Llevo 10 años viviendo en esta ciudad y aprendí a desarrollar una tolerancia hacia las otras personas en multitud, algo que en mi vida me permitió tener cierta tolerancia hacia las situaciones incomodas pero cotidianas de la ciudad: ir en el transporte público, hacer fila, estar en una multitud en algún evento o concierto… ahora me aterroriza pensar en encontrarme en una situación así.
Este año me había prometido estar más en contacto con mis familia en Oaxaca, intentar viajar los fines de semana, pero eso se canceló completamente, así que no puedo evitar pensar que me quito a mi tierra.
¿Que qué perdí con todo esto? Pues hacer crecer mis relaciones, mis amistades, mi vida en familia, mi vida en pareja, incluso mis futuras convivencias y experiencias que deseaba fervientemente.
Por ejemplo, con mi grupo de amigos cercanos hacemos una fiesta de cumpleaños, en donde primero hacemos una foto del cumpleañero con los globos, luego pastel y luego fiesta, la última que hicimos fue en diciembre y después seguía mi cumpleaños… Esa experiencia fue algo que esperaba desde enero, febrero, marzo… pero en abril se eliminó.
Me di el gusto todavía de pensar que en octubre o en diciembre podríamos revivirlo sin que necesariamente fuera mi cumpleaños… pero todo parece indicar que no será pronto.
Perdimos cumpleaños, perdimos la cena de 15 de septiembre, la cena de navidad, perdimos nuestros brunches… perdimos esos momentos juntos que nos hacían muy felices … sé que debo ver el lado positivo y pensar que solo he perdido momentos y no personas cercanas… pero ahora tampoco puedo decir que no ha pasado.
Perdí a mi tío abuelo que no era muy cercano pero tampoco era alguien que debió haberse muerto… era grande, si; tenía un mal cardiaco; si, hipertensión; podría decirse que tenía sobrepeso pero sigo pensando que no debió haber pasado…
Ahora perderé la fiesta de año nuevo de mi familia materna, somos un gran grupo y honestamente siempre me paso el año esperando la fiesta, verlos, bailar con ellos, comer el recalentado, romper las piñatas, hacer robo de regalos, reírnos todos y estar felices de vernos todavía todos juntos.
Les he pedido que no se reúnan; mi hermano menor que en su propia casa y en su grupo cercano ha visto la muerte por Covid de frente y a la cara, les ha pedido que lo cancele, que sea una fiesta de cada familia, pero todo parece indicar que un grupo se juntará y que viajara desde distintos estados de la República para hacer la fiesta…
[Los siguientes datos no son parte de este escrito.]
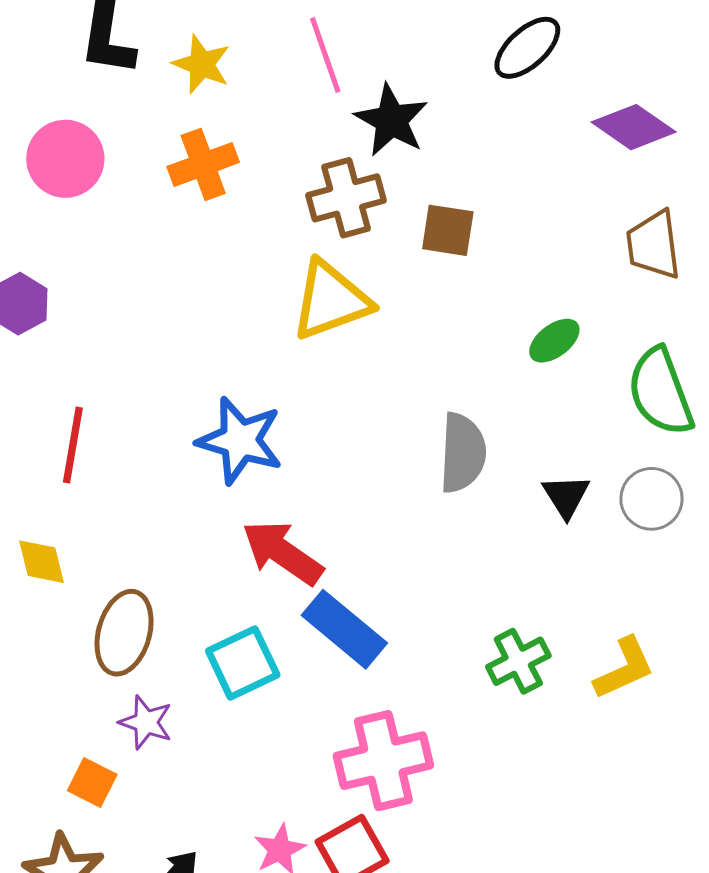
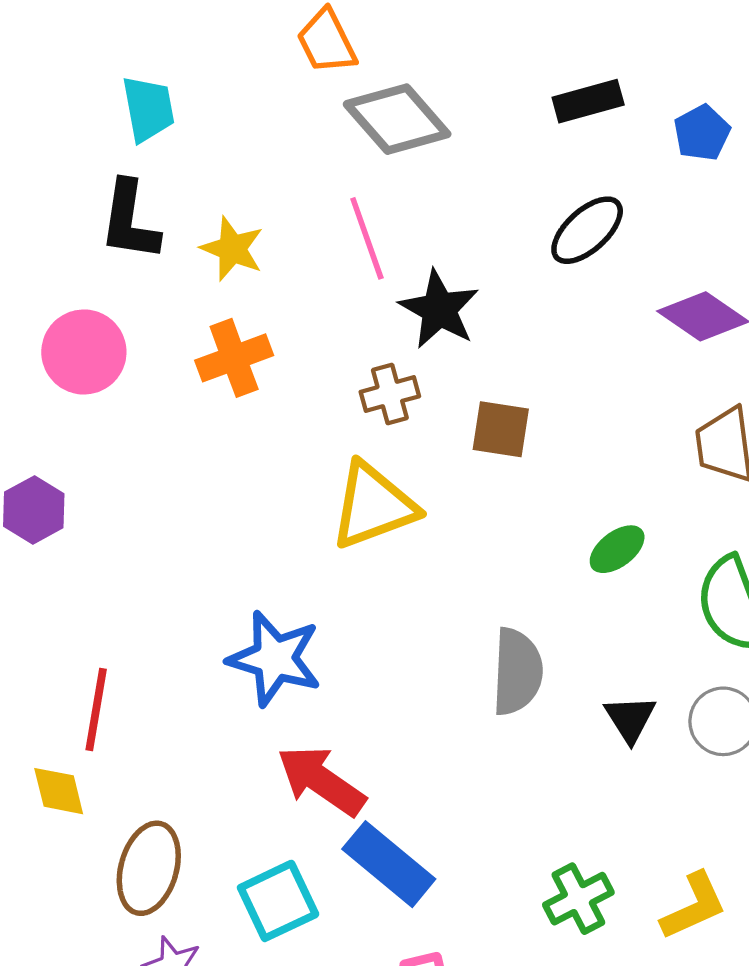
brown cross: (346, 198) -> (390, 394), size x0.7
red line: (73, 445) -> (96, 710), moved

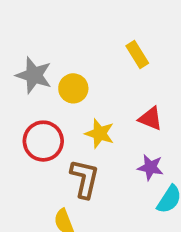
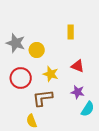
yellow rectangle: (137, 55) -> (71, 32), turned 32
brown L-shape: (85, 179) -> (43, 98), turned -110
Yo no comprendo, que ellos, teniendo conocidos, ahora parientes que han muerto estén tan confiados de que no va a pasar nada… he terminado sintiéndome hacia ellos con envidia (por su ligereza), enojada ( por que no me escuchan), indiferencia (para que no me duela), y tristeza…
Así que si algo también he perdido un poco es fe en las personas, en su capacidad de ser empáticos con los otros… y en el caso de las personas que conozco y se exponen (aun cuando las quiera) he perdido respeto y admiración.
Ahora solo espero que eso sea lo único que siga perdiendo, experiencias y no personas.
Un gran hombre - Lizbeth Alcántara
Soy una persona creyente y hace apenas unos 15 días aproximadamente, estaba en la sala platicando con mis padres y poniéndonos de acuerdo para ir a La Villa a agradecer por un año más de vida, con salud y estar todos juntos.
Pero el 24 de noviembre todo cambió, mi papi se sintió mal y lo llevamos a urgencias de una clínica del IMSS, uno de los lugares que había agradecido por no tener que visitar, pero estábamos ahí, pidiéndole a Dios para que mi papi saliera pronto y bien. No ocurrió, falleció de un infarto a sus 64 años y no pudieron hacer nada los médicos.
Este 2020 se llevó a un excelente ser humano, un hijo, un esposo, un padre, un abuelo, un hermano, un tío excepcional y único, el cual se sentirá su ausencia día a día por el resto de nuestras vidas. Se llamaba Austreberto Alcántara Sanchez y lo amaba.